Somos seres de linguagem. Aliás, o mundo se constitui a partir da linguagem. Convivemos cercados por linguagens. O mundo passa a fazer mais sentido, depois que compreendemos determinadas áreas do conhecimento. Parece-lhe óbvio isso que teóricos e artistas já afirmaram por aí, em suas obras, suas aulas, seus ensaios e diálogos.

Esse longo parágrafo inicial só foi para dizer mais uma vez que sou fascinado por esse mundo da linguagem artística, em especial, da literatura. Nesse cenário de vida & arte, receber livros para doação me enche de alegria.

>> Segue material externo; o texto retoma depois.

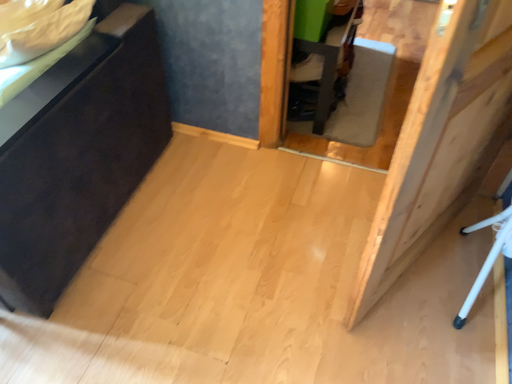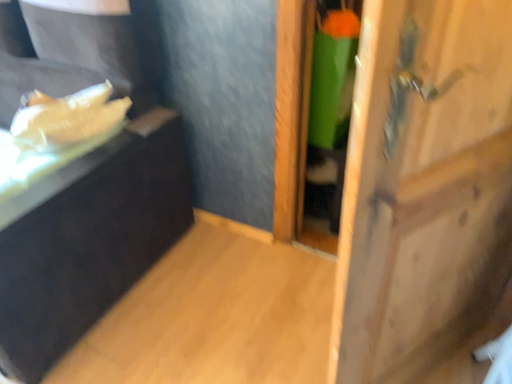 Question: How did the camera likely rotate when shooting the video?

Choices:
 (A) rotated right
 (B) rotated left

Answer: (B)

Estar em contato com edições das diversas décadas me faz sentir em uma aula com diferentes professores: livreiro, bibliógrafo, acadêmico, crítico, editor.

Nesses quase quatro anos do “Livros em todo lugar” já passaram mais de 9000 livros na minha casa, entre os que foram para a praça, os doados no Salão do Zezim e no Festival de Cenas Curtas. Sabe como sinto, recebendo livros de pessoas da classe média e repassando-os para os moradores da minha comunidade? Não faz ideia, não é? Virgínia Costa, minha amiga, me presenteou de forma brilhante:

– “Alfredo Lima é o Robin Hood da literatura”.